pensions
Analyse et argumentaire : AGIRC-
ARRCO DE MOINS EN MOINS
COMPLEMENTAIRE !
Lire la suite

* * *

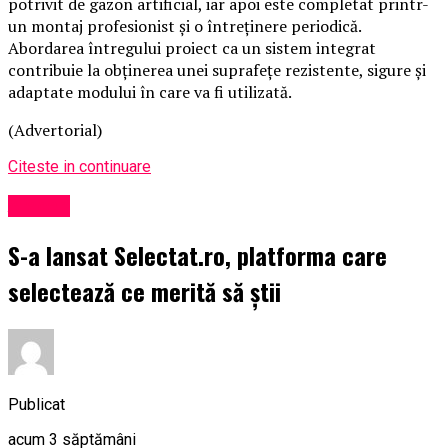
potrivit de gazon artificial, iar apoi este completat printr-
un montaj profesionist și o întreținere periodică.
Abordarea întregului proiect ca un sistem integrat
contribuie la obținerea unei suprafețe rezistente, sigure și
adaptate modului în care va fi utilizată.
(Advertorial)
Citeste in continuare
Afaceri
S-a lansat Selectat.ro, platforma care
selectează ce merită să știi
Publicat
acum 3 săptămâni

About this task
Beginning with the line containing "un montaj profesionist" in the material above, copy every line exactly until you have copied the line containing "acum 3 săptămâni".

Solution below
un montaj profesionist și o întreținere periodică.
Abordarea întregului proiect ca un sistem integrat
contribuie la obținerea unei suprafețe rezistente, sigure și
adaptate modului în care va fi utilizată.
(Advertorial)
Citeste in continuare
Afaceri
S-a lansat Selectat.ro, platforma care
selectează ce merită să știi
Publicat
acum 3 săptămâni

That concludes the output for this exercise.